INSTRUCTIONS TO FOLLOW » In the listing that follows, copy out each line that includes the word "LogInActivity".

[[ TASK INPUTS, beginning ]]

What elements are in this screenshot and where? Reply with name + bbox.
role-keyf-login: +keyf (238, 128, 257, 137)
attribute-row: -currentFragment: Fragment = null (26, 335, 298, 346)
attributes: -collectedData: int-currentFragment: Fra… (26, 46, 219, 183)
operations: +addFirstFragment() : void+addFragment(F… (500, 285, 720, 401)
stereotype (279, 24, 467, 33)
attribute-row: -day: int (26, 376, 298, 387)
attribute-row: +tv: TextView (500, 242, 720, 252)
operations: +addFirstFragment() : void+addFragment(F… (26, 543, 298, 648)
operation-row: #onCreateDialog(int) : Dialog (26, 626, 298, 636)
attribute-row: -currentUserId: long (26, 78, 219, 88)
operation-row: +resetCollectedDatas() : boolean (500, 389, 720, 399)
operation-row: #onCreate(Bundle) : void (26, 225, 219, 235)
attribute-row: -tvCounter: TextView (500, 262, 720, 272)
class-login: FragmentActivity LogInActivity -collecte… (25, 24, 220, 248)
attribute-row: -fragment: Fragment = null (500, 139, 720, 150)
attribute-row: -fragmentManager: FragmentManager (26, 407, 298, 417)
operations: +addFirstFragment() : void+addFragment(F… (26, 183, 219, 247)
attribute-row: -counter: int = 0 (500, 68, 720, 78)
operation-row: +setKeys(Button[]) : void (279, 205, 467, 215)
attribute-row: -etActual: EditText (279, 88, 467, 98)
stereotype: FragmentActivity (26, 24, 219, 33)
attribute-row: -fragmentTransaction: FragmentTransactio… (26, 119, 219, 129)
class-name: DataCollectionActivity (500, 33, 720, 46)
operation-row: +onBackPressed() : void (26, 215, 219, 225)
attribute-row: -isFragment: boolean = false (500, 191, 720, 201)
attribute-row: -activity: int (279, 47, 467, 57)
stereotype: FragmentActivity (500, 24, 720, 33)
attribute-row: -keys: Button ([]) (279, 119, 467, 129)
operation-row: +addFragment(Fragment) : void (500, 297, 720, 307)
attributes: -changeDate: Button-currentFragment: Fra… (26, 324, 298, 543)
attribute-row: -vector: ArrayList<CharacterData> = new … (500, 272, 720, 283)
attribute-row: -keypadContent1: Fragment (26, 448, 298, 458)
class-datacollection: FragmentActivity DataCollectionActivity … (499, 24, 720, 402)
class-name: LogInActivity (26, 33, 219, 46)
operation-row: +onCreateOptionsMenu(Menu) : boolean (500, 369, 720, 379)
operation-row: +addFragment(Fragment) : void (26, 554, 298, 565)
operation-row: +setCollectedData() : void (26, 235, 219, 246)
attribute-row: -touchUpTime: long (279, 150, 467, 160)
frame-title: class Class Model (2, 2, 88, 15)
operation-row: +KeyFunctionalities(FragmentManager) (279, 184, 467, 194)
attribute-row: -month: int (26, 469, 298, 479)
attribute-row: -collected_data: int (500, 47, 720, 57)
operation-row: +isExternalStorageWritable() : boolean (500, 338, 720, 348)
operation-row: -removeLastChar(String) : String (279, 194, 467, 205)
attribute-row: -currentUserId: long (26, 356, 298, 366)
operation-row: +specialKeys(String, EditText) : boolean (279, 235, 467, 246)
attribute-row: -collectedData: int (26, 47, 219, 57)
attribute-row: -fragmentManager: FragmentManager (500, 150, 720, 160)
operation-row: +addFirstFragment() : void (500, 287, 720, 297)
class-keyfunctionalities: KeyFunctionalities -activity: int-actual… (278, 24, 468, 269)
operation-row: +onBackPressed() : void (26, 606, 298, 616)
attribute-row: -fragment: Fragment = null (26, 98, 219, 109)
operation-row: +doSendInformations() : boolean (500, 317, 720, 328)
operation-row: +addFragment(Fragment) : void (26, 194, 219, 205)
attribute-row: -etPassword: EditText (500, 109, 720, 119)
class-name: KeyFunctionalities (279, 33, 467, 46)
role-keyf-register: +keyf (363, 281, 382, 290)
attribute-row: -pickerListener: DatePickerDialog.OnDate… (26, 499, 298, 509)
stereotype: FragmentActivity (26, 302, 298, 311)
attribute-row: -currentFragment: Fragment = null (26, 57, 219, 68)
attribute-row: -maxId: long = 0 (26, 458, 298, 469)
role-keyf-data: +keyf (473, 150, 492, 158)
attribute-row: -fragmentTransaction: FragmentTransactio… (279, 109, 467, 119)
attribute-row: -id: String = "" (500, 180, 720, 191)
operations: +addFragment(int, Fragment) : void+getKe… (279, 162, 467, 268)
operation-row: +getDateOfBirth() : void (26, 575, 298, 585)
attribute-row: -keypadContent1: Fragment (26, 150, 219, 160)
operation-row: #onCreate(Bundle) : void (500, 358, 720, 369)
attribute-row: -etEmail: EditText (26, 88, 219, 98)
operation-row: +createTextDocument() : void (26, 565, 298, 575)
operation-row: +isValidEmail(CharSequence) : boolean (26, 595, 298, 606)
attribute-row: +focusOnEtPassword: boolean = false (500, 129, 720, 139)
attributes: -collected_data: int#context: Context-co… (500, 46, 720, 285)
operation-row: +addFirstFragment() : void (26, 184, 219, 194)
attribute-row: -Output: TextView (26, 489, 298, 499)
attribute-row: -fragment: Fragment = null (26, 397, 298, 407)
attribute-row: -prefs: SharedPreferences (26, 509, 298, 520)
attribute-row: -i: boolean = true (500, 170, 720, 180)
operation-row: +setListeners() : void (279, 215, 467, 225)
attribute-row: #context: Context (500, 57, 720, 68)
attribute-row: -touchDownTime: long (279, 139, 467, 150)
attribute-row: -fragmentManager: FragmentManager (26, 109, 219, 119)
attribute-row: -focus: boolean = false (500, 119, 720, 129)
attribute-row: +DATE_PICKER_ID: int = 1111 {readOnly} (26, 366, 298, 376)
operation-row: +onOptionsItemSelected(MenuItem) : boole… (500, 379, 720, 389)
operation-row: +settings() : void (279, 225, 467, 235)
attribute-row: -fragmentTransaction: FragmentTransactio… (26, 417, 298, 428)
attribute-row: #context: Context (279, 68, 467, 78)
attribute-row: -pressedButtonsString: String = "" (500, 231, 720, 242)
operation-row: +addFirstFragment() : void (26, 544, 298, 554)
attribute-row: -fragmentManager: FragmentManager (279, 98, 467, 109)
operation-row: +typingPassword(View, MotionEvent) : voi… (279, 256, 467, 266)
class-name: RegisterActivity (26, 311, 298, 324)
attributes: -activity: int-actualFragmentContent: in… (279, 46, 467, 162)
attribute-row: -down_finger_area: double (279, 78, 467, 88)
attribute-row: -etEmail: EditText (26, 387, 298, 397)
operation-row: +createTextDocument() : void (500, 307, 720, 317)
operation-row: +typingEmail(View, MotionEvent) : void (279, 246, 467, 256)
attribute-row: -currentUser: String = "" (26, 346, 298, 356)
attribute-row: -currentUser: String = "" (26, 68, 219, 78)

[[ TASK INPUTS, end ]]

OUTPUT BELOW »
class-login: FragmentActivity LogInActivity -collecte… (25, 24, 220, 248)
class-name: LogInActivity (26, 33, 219, 46)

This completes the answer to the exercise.